Öneri: Tükettiğiniz et miktarını azaltmaya çalışın, bunun yerine sebzelere geçin. Dayanamıyorsanız, normalde daha az yağ içerdiğinden daha yağsız et ve deniz ürünlerine geçmeyi deneyin.
Kötü nefes ve vücut kokusu
Ağız ve vücut kokusu yaşamak, vücudunuzun eti düzgün sindiremediğinin bir işaretidir. Et iyi sindirilmezse, kötü koku sindirim sisteminizden geri döner ve sonunda cildinizi ve nefesinizi etkiler. Bu hoş olmayan sorunları yaşamaya devam ederseniz, bağırsaklarınızda birikmemesi ve eti parçalamaya yardımcı olması için sindirim enzim takviyeleri almayı deneyin.
Zayıf bağışıklık sistemi
Vücudunuz eti düzgün sindiremediğinde, normalden daha sık hastalanabilirsiniz. Kırmızı ette bulunan doğal şeker (Neu5Gc olarak adlandırılır) nedeniyle bağışıklık sisteminiz etkilenebilir ve vücudumuzun sindirim sistemi bozulur. Vücudumuz bu şekeri üretmez ve bu yüzden ona toksik bir bağışıklık reaksiyonu başlatan yabancı bir madde gibi davranır. Bu reaksiyon, kanser gibi ciddi başka birçok soruna neden olabilir.
Öneri: Kinoa, fındık, yeşil sebzeler ve meyve gibi daha besleyici yiyecekler yemeye çalışın. Temel antioksidanlar, lif ve protein içerir ve vücudumuz için gerekli tüm makro ve mikro besin ihtiyaçlarınızın karşılanmasını sağlarlar. Bu nedenle et yemek zorundaysanız, bunu yukarıda sıralanan sağlıklı yiyeceklerle dengelediğinizden emin olun. Bağışıklık sisteminizi desteklemek için biraz egzersiz ve yeterli D vitamini almayı da unutmayın.
Mide bulantısı
Bulantı, etteki bazı bakterilere tepki olarak oluşabileceğinden, etin iyi sindirilememesinin yaygın bir belirtisidir. Bazı hamile kadınlar, et yemenin kendilerini aşırı derecede mide bulandırıcı hissetmelerine neden olduğunu söylerler. Ayrıca vücudunuzdaki bir şeyin (belki de fazla çalışan bir organın) eti reddetmesi de olabilir.
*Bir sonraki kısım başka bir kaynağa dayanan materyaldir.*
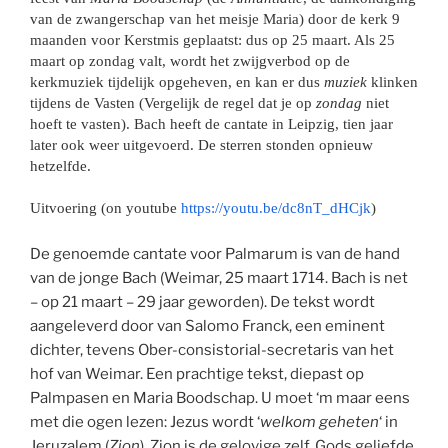
van de zwangerschap van het meisje Maria) door de kerk 9
maanden voor Kerstmis geplaatst: dus op 25 maart. Als 25
maart op zondag valt, wordt het zwijgverbod op de
kerkmuziek tijdelijk opgeheven, en kan er dus
muziek
klinken
tijdens de Vasten (Vergelijk de regel dat je op
zondag
niet
hoeft te vasten). Bach heeft de cantate in Leipzig, tien jaar
later ook weer uitgevoerd. De sterren stonden opnieuw
hetzelfde.
Uitvoering (on youtube
https://youtu.be/dc8nT_dHCjk
)
De genoemde cantate voor Palmarum is van de hand
van de jonge Bach (Weimar, 25 maart 1714. Bach is net
– op 21 maart – 29 jaar geworden). De tekst wordt
aangeleverd door van Salomo Franck, een eminent
dichter, tevens Ober-consistorial-secretaris van het
hof van Weimar. Een prachtige tekst, diepast op
Palmpasen en Maria Boodschap. U moet ‘m maar eens
met die ogen lezen: Jezus wordt ‘
welkom geheten
‘ in
Jeruzalem (
Zion
). Zion is de gelovige zelf, Gods geliefde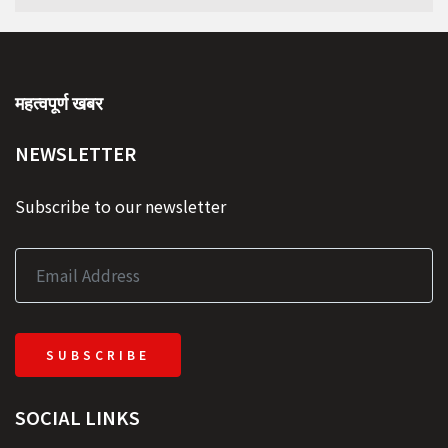
महत्वपूर्ण खबर
NEWSLETTER
Subscribe to our newsletter
SUBSCRIBE
SOCIAL LINKS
Öneri: Yeşillik tüketmeye dikkat etmenize rağmen et yedikten 4 ila 26 saat sonra mide bulantısı hissediyor veya kramplar yaşıyorsanız hemen bir doktora görünmelisiniz.
Tükenmişlik
Et yedikten sonra kendinizi çok halsiz veya yorgun hissetmeye başlarsanız, bunun normal olduğunu düşünmeyin. Bu, vücudunuzun eti sindirmediği ve bağırsaklarınızda sıkışıp kaldığı anlamına gelir. Sıkıştığında vücudunuz tüm enerjinizi sindirim sisteminize yönlendirir. Ayrıca, et yedikten sonra günlerce bağırsağınızda tuğla gibi bir şey taşıdığınızı hissediyorsanız, artık yeşil ve taze bir şeylere geçmenin zamanı gelmiştir – meyve, taze ve çiğ sebzeler gibi.
Şişkinlik
Et ürünleri, özellikle kırmızı etin içerdiği protein insan vücudunun sindirimini yaptığı en zor besinlerden biridir bu da şişkinliğe neden olabilir. Et gibi çok miktarda yağlı yiyecekler midenizi daha yavaş boşaltır ve bu da şişkinlik veya rahatsızlığa neden olur. Etin yanlış sindirilmesi vücutta toksin birikmesine neden olabilir.
Öneri: Biftek yemek yerine balık veya tavuk yiyin. Bu hayvansal ürünleri sindirmek bizim için daha kolaydır. Garnitür veya salata olarak daima sebzeleri (buharda pişirilmiş veya çiğ) bulundurun. Et yemeyi bırakırsanız, büyük olasılıkla şişkinlikten kalıcı olarak kurtulacaksınız.